Her life is smaller since she had Leah, and less free. But it’s also much more than it was, all at once, all at the same time. She has to be more than one thing now. She has to be two, three, four. It seemed impossible at first. But now…maybe it’s not.
She pulls her jacket tighter. Leah murmurs and her eyelashes flutter against her chest. The first time she read Robby’s book, it seemed to split open her brain. It changed the way she thought about philosophy, and the world. The girl who wrote this paper couldn’t write something that did that, not really. But could she now?
She turns into her neighborhood. The rain has stopped. She’s nearly reached her door when her phone rings. She’s surprised to see Amar’s number flashing across the screen.
“What’s wrong?” she answers.
“Cass.” His voice is deep and familiar. There’s a strange clicking sound on the line. He raises his voice over the clicks. “I’ve been emailing you all week—”
The clicking grows louder.
“It’s hard to hear you. There’s this clicking.” She lets herself into the house, and Bear runs to greet them. She drops the diaper bag to the floor, sits down on the couch.

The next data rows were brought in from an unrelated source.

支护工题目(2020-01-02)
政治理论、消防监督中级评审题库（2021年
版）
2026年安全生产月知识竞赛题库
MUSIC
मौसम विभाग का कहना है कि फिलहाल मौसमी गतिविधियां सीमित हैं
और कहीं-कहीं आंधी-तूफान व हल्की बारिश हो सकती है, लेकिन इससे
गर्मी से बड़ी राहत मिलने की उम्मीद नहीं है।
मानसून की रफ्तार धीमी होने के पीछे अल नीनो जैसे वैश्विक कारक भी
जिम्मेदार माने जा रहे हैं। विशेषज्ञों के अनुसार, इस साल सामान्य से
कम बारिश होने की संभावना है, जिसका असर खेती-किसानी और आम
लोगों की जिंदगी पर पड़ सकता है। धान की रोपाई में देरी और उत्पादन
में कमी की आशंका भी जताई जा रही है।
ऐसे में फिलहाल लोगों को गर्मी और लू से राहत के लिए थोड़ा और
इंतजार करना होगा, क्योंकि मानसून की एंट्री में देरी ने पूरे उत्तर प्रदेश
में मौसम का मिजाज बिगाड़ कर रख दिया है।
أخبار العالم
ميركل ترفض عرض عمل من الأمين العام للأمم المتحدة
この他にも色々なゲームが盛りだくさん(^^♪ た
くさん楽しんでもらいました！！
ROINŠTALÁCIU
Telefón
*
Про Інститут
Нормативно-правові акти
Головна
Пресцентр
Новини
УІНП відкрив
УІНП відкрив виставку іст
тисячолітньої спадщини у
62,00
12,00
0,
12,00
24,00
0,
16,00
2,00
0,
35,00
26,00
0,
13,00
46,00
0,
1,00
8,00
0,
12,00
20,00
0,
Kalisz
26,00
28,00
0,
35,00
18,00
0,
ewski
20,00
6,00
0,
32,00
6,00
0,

“How is Leah? It’s killing me, being away from her. And you.”
“She’s go
od. Hungry.” Leah’s rooting against her chest. She unbuttons her shirt and the baby greedily latches onto her breast.

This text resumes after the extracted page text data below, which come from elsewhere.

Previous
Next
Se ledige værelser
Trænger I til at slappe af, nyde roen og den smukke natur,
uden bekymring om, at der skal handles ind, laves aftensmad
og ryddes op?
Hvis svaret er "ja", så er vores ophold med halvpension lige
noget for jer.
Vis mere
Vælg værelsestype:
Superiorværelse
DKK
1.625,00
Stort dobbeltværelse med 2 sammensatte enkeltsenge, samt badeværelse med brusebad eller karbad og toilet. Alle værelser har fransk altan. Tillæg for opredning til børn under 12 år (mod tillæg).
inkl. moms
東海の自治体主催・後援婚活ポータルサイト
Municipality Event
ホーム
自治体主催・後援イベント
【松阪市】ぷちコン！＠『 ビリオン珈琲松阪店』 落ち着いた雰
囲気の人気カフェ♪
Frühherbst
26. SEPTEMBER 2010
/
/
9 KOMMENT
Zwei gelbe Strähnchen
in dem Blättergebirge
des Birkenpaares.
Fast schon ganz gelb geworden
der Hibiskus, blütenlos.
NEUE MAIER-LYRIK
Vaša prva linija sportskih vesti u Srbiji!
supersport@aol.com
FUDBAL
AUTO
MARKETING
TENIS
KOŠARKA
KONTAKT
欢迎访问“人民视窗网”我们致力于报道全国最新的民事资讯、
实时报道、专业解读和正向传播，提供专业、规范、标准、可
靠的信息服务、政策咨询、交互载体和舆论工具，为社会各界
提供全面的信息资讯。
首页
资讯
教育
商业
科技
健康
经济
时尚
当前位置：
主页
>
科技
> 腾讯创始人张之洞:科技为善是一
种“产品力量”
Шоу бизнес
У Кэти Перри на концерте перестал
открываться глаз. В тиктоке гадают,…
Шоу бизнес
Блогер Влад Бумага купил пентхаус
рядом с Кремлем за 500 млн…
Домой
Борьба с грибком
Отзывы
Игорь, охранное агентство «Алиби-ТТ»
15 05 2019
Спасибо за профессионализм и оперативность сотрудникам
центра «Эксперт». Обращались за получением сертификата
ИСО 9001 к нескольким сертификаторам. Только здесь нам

“You must be—” Clicks drown out his voice.
“I can’t hear you, Amar.”
“My phone barely works here—” In between clicks she hears “off the coast of Alaska” and “had to come to port because—” Then the clicking stops. “I got all your emails at once,” he says. “The last message said you were driving around Broken Mountain in the middle of the night—”
“I didn’t mean to send that one.”
“We’re leaving again in a few minutes,” he says. “Right now I just need to know you’re okay.”
She shakes her head and laughs, but it comes out like a sob. “I wasn’t before. But I am now.”
“Because the messages you sent, Cass—”
“They sounded a little crazy.”
“A lot crazy.”
“I’m all right, I promise.”
“I have to tell you something. When I couldn’t get ahold of you—” He pauses. “I called Mrs. Mehta. She’s going to help you with the baby. Just until I get back.”
“I don’t need help. I’m fine.”
“Please.”
Cass looks around the room, at the unopened boxes lining the hallway, the sink full of dirty dishes, the tufts of dog hair littering the floor. “Okay. Maybe it’s not such a bad idea.”
NINETEEN
MARK SITS HIGH on the seat of a rented backhoe. The control stick vibrates under his hand as he lifts the yellow boom up, up, and then forward. The machinery was unwieldy at first, but now he’s got the hang of it. Even with earplugs the sound of the engine is tremendous. The noise, and the vibration, drives away every thought that comes into his mind.
He moves the boom forward again, his seat bucking underneath him, and drops its teeth into the wet hill. Then he pulls it back and scrapes away dark earth and looping roots. It’s satisfying to watch the hole grow bigger with each gouge.